These steps demonstrate more advanced techniques, and some of the options left out of the full example (above).

1. Include the library

There are two supported methods for including the TNGS library:

Via ES Modules (import)

import * as tngs from 'tfjs-node-grid-search';

Via CommonJS (require)

const tngs = require('tfjs-node-grid-search');

NOTE: It's important the grid search be done in an async context, because the filesystem reads and the model training process are asynchronous.

2. Define the grid's axes (the dynamic parameters)
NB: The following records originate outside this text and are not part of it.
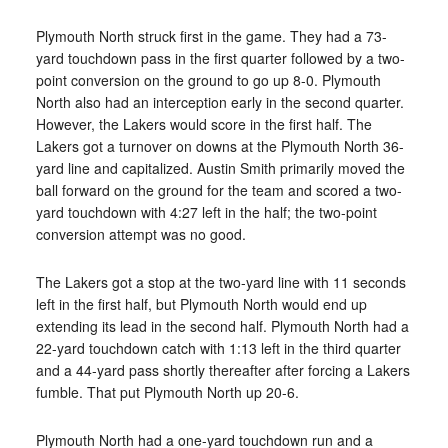
Plymouth North struck first in the game. They had a 73-
yard touchdown pass in the first quarter followed by a two-
point conversion on the ground to go up 8-0. Plymouth
North also had an interception early in the second quarter.
However, the Lakers would score in the first half. The
Lakers got a turnover on downs at the Plymouth North 36-
yard line and capitalized. Austin Smith primarily moved the
ball forward on the ground for the team and scored a two-
yard touchdown with 4:27 left in the half; the two-point
conversion attempt was no good.
The Lakers got a stop at the two-yard line with 11 seconds
left in the first half, but Plymouth North would end up
extending its lead in the second half. Plymouth North had a
22-yard touchdown catch with 1:13 left in the third quarter
and a 44-yard pass shortly thereafter after forcing a Lakers
fumble. That put Plymouth North up 20-6.
Plymouth North had a one-yard touchdown run and a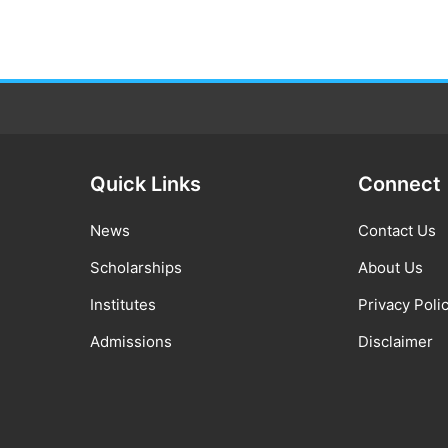
Quick Links
Connect
News
Contact Us
Scholarships
About Us
Institutes
Privacy Poli
Admissions
Disclaimer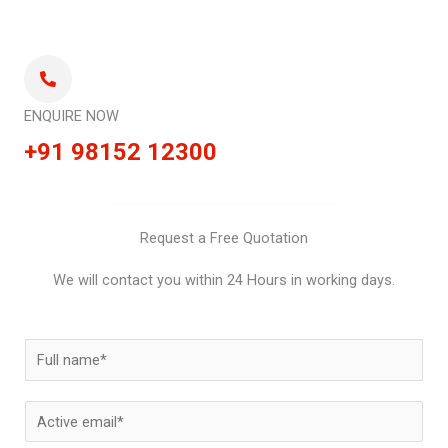
ENQUIRE NOW
+91 98152 12300
Request a Free Quotation
We will contact you within 24 Hours in working days.
N
a
m
E
e
m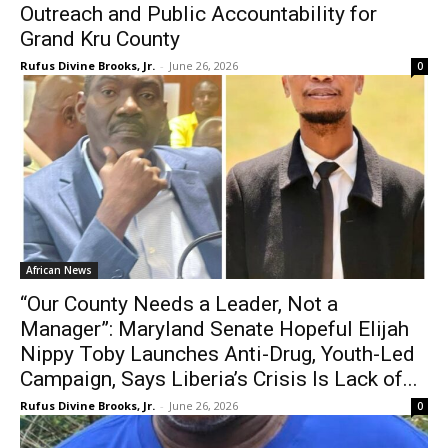
Outreach and Public Accountability for
Grand Kru County
Rufus Divine Brooks, Jr.
-
June 26, 2026
0
African News
“Our County Needs a Leader, Not a
Manager”: Maryland Senate Hopeful Elijah
Nippy Toby Launches Anti-Drug, Youth-Led
Campaign, Says Liberia’s Crisis Is Lack of...
Rufus Divine Brooks, Jr.
-
June 26, 2026
0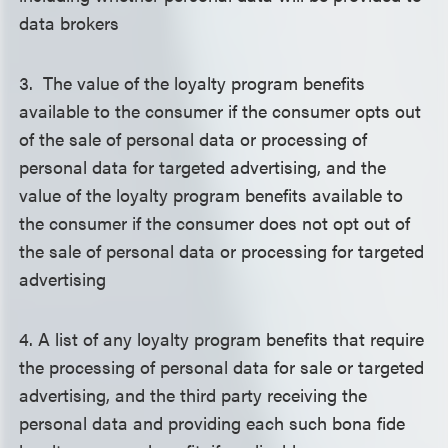
data brokers
3. The value of the loyalty program benefits
available to the consumer if the consumer opts out
of the sale of personal data or processing of
personal data for targeted advertising, and the
value of the loyalty program benefits available to
the consumer if the consumer does not opt out of
the sale of personal data or processing for targeted
advertising
4. A list of any loyalty program benefits that require
the processing of personal data for sale or targeted
advertising, and the third party receiving the
personal data and providing each such bona fide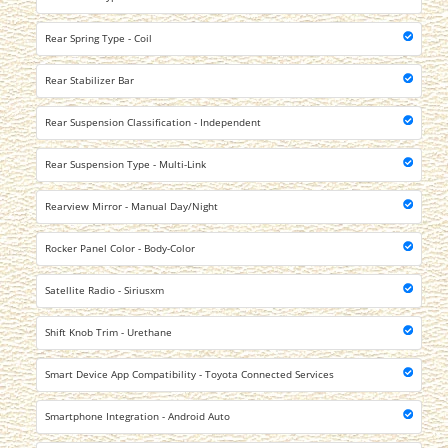
Rear Spring Type - Coil
Rear Stabilizer Bar
Rear Suspension Classification - Independent
Rear Suspension Type - Multi-Link
Rearview Mirror - Manual Day/Night
Rocker Panel Color - Body-Color
Satellite Radio - Siriusxm
Shift Knob Trim - Urethane
Smart Device App Compatibility - Toyota Connected Services
Smartphone Integration - Android Auto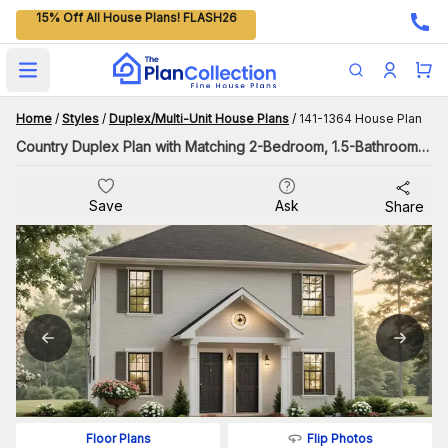
15% Off All House Plans! FLASH26
Open main menu
Home
/
Styles
/
Duplex/Multi-Unit House Plans
/
141-1364 House Plan
Country Duplex Plan with Matching 2-Bedroom, 1.5-Bathroom Units
Save
Ask
Share
Flip Photos
Floor Plans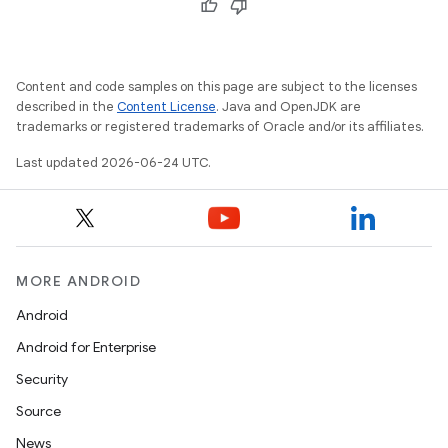
vbsi
Content and code samples on this page are subject to the licenses
emsg
described in the
Content License
. Java and OpenJDK are
trademarks or registered trademarks of Oracle and/or its affiliates.
ac
y
Last updated 2026-06-24 UTC.
d3
mp4
cte35
MORE ANDROID
rbis
Android
Android for Enterprise
Security
Source
News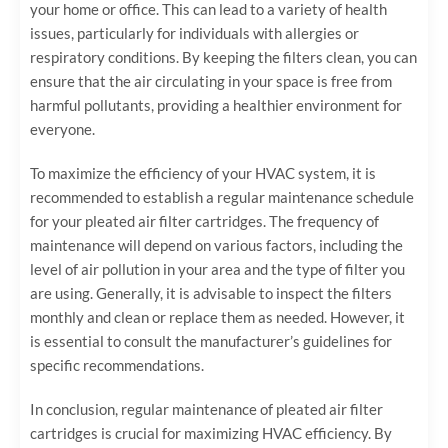
your home or office. This can lead to a variety of health
issues, particularly for individuals with allergies or
respiratory conditions. By keeping the filters clean, you can
ensure that the air circulating in your space is free from
harmful pollutants, providing a healthier environment for
everyone.
To maximize the efficiency of your HVAC system, it is
recommended to establish a regular maintenance schedule
for your pleated air filter cartridges. The frequency of
maintenance will depend on various factors, including the
level of air pollution in your area and the type of filter you
are using. Generally, it is advisable to inspect the filters
monthly and clean or replace them as needed. However, it
is essential to consult the manufacturer’s guidelines for
specific recommendations.
In conclusion, regular maintenance of pleated air filter
cartridges is crucial for maximizing HVAC efficiency. By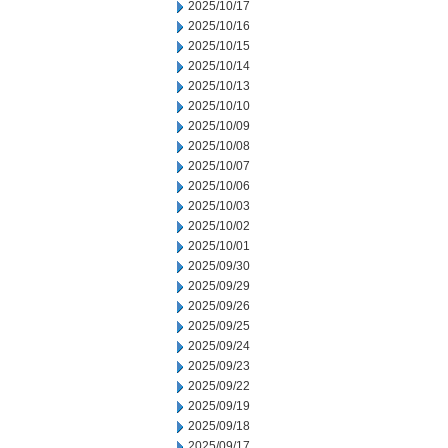
2025/10/17
2025/10/16
2025/10/15
2025/10/14
2025/10/13
2025/10/10
2025/10/09
2025/10/08
2025/10/07
2025/10/06
2025/10/03
2025/10/02
2025/10/01
2025/09/30
2025/09/29
2025/09/26
2025/09/25
2025/09/24
2025/09/23
2025/09/22
2025/09/19
2025/09/18
2025/09/17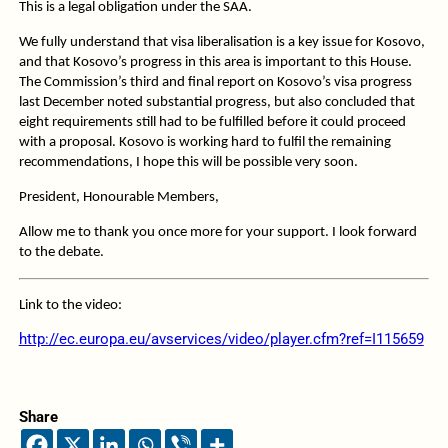
This is a legal obligation under the SAA.
We fully understand that visa liberalisation is a key issue for Kosovo,
and that Kosovo’s progress in this area is important to this House.
The Commission’s third and final report on Kosovo’s visa progress
last December noted substantial progress, but also concluded that
eight requirements still had to be fulfilled before it could proceed
with a proposal. Kosovo is working hard to fulfil the remaining
recommendations, I hope this will be possible very soon.
President, Honourable Members,
Allow me to thank you once more for your support. I look forward
to the debate.
Link to the video:
http://ec.europa.eu/avservices/video/player.cfm?ref=I115659
Share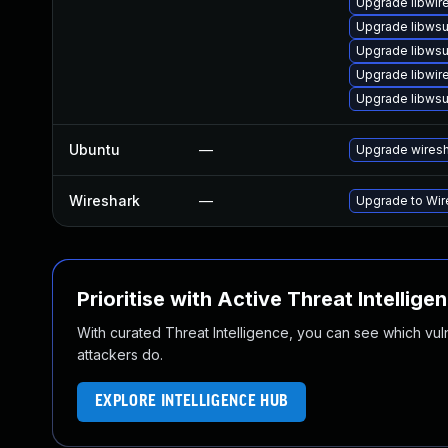
Upgrade libwir
Upgrade libwsu
Upgrade libwsu
Upgrade libwir
Upgrade libwsut
Ubuntu
—
Upgrade wires
Wireshark
—
Upgrade to Wire
Prioritise with Active Threat Intellige
With curated Threat Intelligence, you can see which vulner
attackers do.
EXPLORE INTELLIGENCE HUB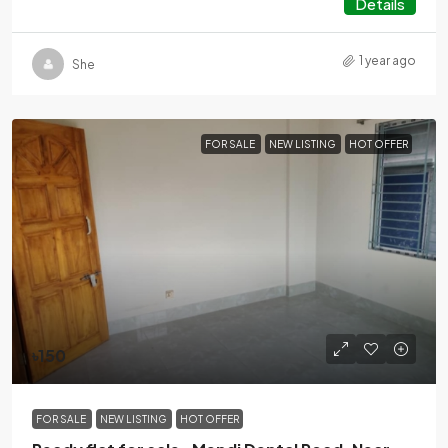
Details
1 year ago
She
FOR SALE
NEW LISTING
HOT OFFER
৳150
FOR SALE
NEW LISTING
HOT OFFER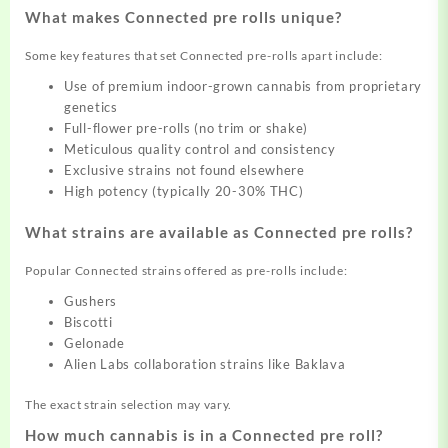
What makes Connected pre rolls unique?
Some key features that set Connected pre-rolls apart include:
Use of premium indoor-grown cannabis from proprietary
genetics
Full-flower pre-rolls (no trim or shake)
Meticulous quality control and consistency
Exclusive strains not found elsewhere
High potency (typically 20-30% THC)
What strains are available as Connected pre rolls?
Popular Connected strains offered as pre-rolls include:
Gushers
Biscotti
Gelonade
Alien Labs collaboration strains like Baklava
The exact strain selection may vary.
How much cannabis is in a Connected pre roll?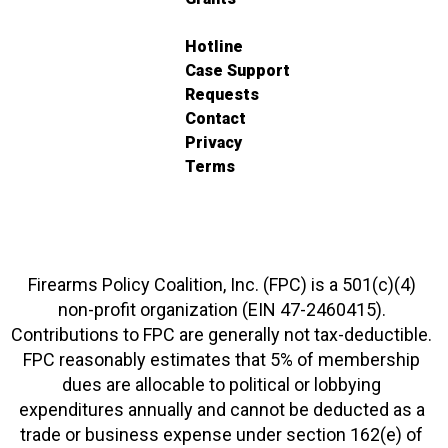
Hotline
Case Support
Requests
Contact
Privacy
Terms
Firearms Policy Coalition, Inc. (FPC) is a 501(c)(4)
non-profit organization (EIN 47-2460415).
Contributions to FPC are generally not tax-deductible.
FPC reasonably estimates that 5% of membership
dues are allocable to political or lobbying
expenditures annually and cannot be deducted as a
trade or business expense under section 162(e) of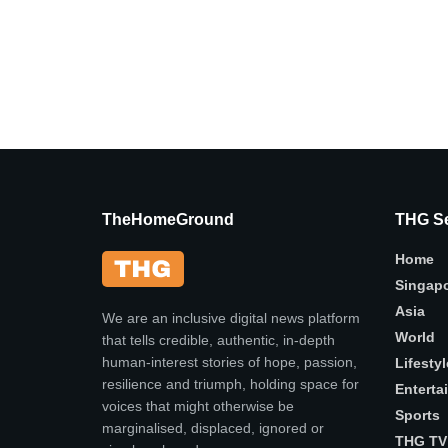
TheHomeGround
THG Se
Home
Singap
Asia
We are an inclusive digital news platform
World
that tells credible, authentic, in-depth
human-interest stories of hope, passion,
Lifestyl
resilience and triumph, holding space for
Enterta
voices that might otherwise be
Sports
marginalised, displaced, ignored or
THG TV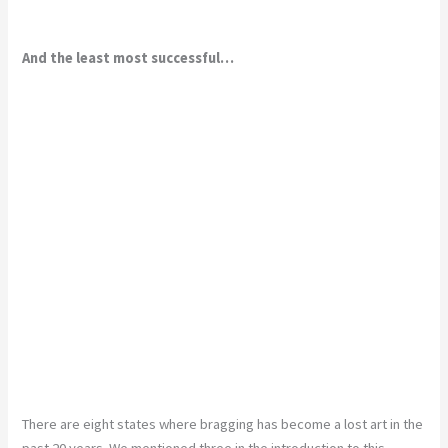
And the least most successful…
There are eight states where bragging has become a lost art in the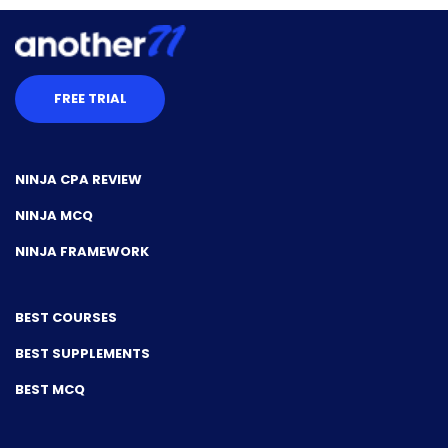
FREE TRIAL
NINJA CPA REVIEW
NINJA MCQ
NINJA FRAMEWORK
BEST COURSES
BEST SUPPLEMENTS
BEST MCQ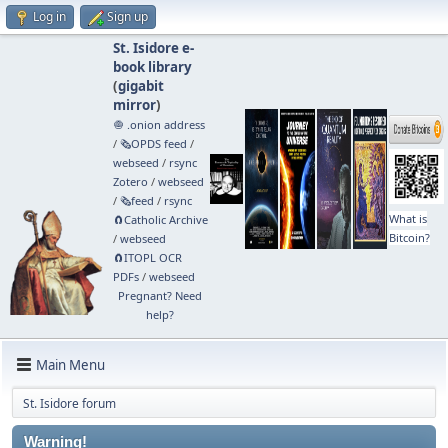
Log in
Sign up
St. Isidore e-
book library
(
gigabit
mirror
)
🧅 .onion address
/
🗞️OPDS feed
/
webseed
/
rsync
Zotero
/
webseed
/
🗞️feed
/
rsync
What is
🧲⁠Catholic Archive
Bitcoin?
/
webseed
🧲⁠ITOPL OCR
PDFs
/
webseed
Pregnant? Need
help?
Main Menu
St. Isidore forum
Warning!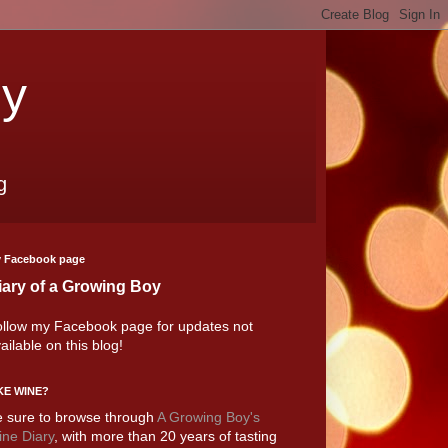
oy
g
 Facebook page
iary of a Growing Boy
llow my Facebook page for updates not
ailable on this blog!
KE WINE?
 sure to browse through
A Growing Boy's
ne Diary
, with more than 20 years of tasting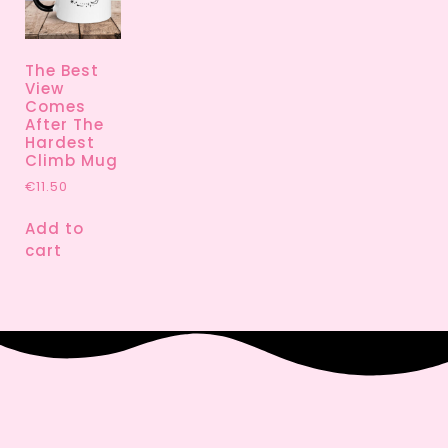
The Best
View
Comes
After The
Hardest
Climb Mug
€
11.50
Add to
cart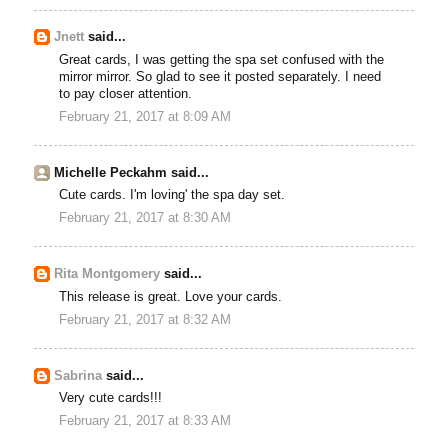
Jnett
said...
Great cards, I was getting the spa set confused with the
mirror mirror. So glad to see it posted separately. I need
to pay closer attention.
February 21, 2017 at 8:09 AM
Michelle Peckahm said...
Cute cards. I'm loving' the spa day set.
February 21, 2017 at 8:30 AM
Rita Montgomery
said...
This release is great. Love your cards.
February 21, 2017 at 8:32 AM
Sabrina
said...
Very cute cards!!!
February 21, 2017 at 8:33 AM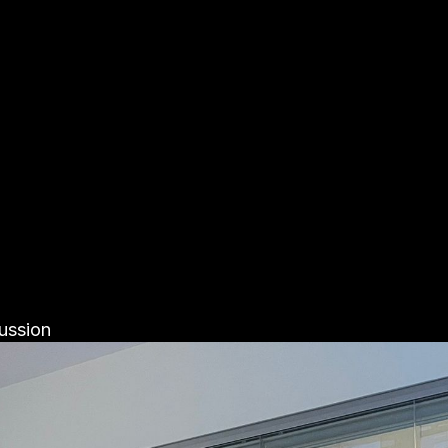
ussion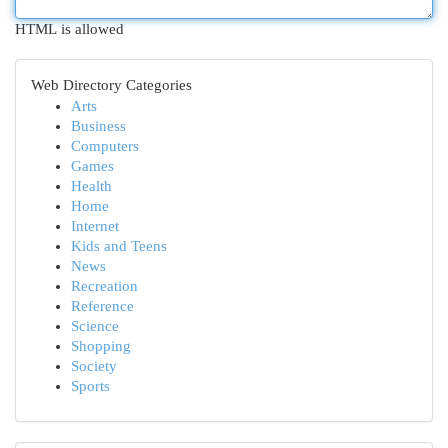
HTML is allowed
Web Directory Categories
Arts
Business
Computers
Games
Health
Home
Internet
Kids and Teens
News
Recreation
Reference
Science
Shopping
Society
Sports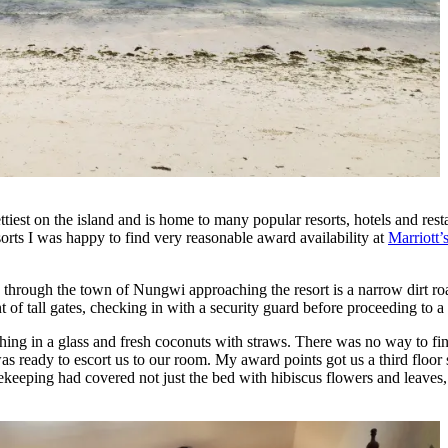
est on the island and is home to many popular resorts, hotels and resta
esorts I was happy to find very reasonable award availability at
Marriott
so through the town of Nungwi approaching the resort is a narrow dirt 
f tall gates, checking in with a security guard before proceeding to a 
hing in a glass and fresh coconuts with straws. There was no way to f
was ready to escort us to our room. My award points got us a third flo
eeping had covered not just the bed with hibiscus flowers and leaves, 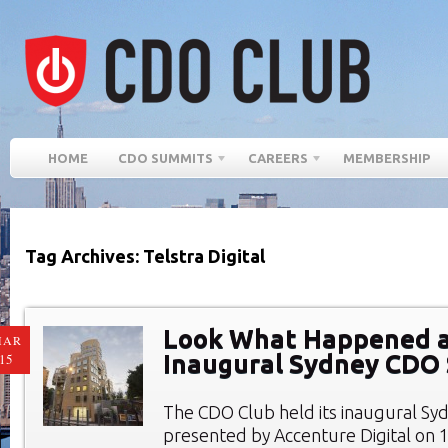
HOME
CDO SUMMITS
CAREERS
MEMBERSHIP
Tag Archives: Telstra Digital
Look What Happened a
MAR
Inaugural Sydney CDO
15
The CDO Club held its inaugural S
presented by Accenture Digital on 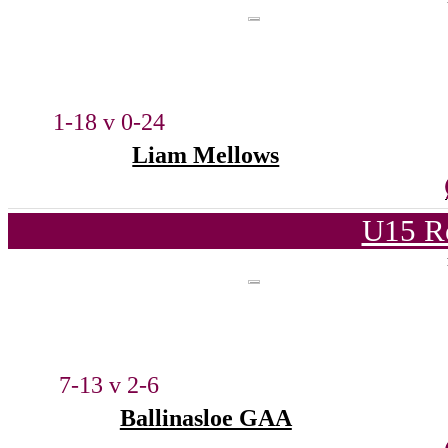
1-18 v 0-24
Liam Mellows
U15 R
7-13 v 2-6
Ballinasloe GAA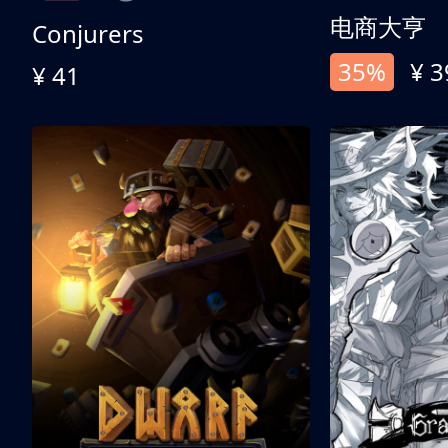
电商大亨
Conjurers
35%
¥ 3
¥ 41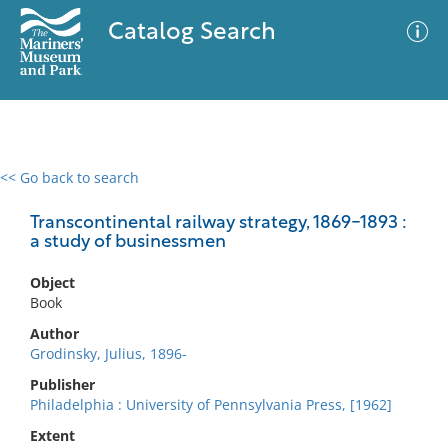
Catalog Search
<< Go back to search
0 results
Advanced Search
Filter
Transcontinental railway strategy, 1869-1893 :
a study of businessmen
Object
No results meet your criteria
Book
Author
Grodinsky, Julius, 1896-
Publisher
Philadelphia : University of Pennsylvania Press, [1962]
Extent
Decide which hyperparameters will have a range of values. For each, create an Axis. Use an array of axes to instatiate an AxisSet. Example:

  const axes = [];

  // test batch sizes from 8 to 16 inclusive, in linear steps of 4 (8, 12, 16)
  axes.push(
    new tngs.Axis(
      tngs.AxisTypes.BATCH_SIZE,
      8,
      16,
      new tngs.LinearProgression(4)
    )
  );

  // test learning rates from 0.01 to 0.001 inclusive, in linear steps of 0.003
  // (0.01, 0.007, 0.004, 0.001)
  axes.push(
    new tngs.Axis(
      tngs.AxisTypes.LEARN_RATE,
      0.01,
      0.001,
      new tngs.LinearProgression(0.003)
    )
  );

  const axisSet = new tngs.AxisSet(axes);

3. Define the static model parameters

Set values for model parameters that will not change throughout the search. Instantiate a ModelStatics with these values.

  const modelStatics = new tngs.ModelStatics({
    epochs: 5,
    hiddenLayers: 1,
    validationSplit: 0.25
  });

4. Fetch the data set

Fetch your training/testing data by passing the filepaths to an instance of DataSetFetcher, and fetching an instance of DataSet.

NOTE: DataSetFetcher is designed to take the Node launch-args vector (see example), but any array of strings will work. It expects the third item in the array to be the path to your inputs file, and the fourth to be the path to your targets file.

Use the DataSet to instantiate a SessionData, which also takes your input-standardization preference (true in this example, meaning 'use default algorithm').

If you use process.argv as designed, consider launching your app like this:

Example command line
  > node my-tngs-app.js data_inputs.txt data_targets.txt

Example VSCode configuration property (in launch.json)
  "args": ["data_inputs.txt", "data_targets.txt"]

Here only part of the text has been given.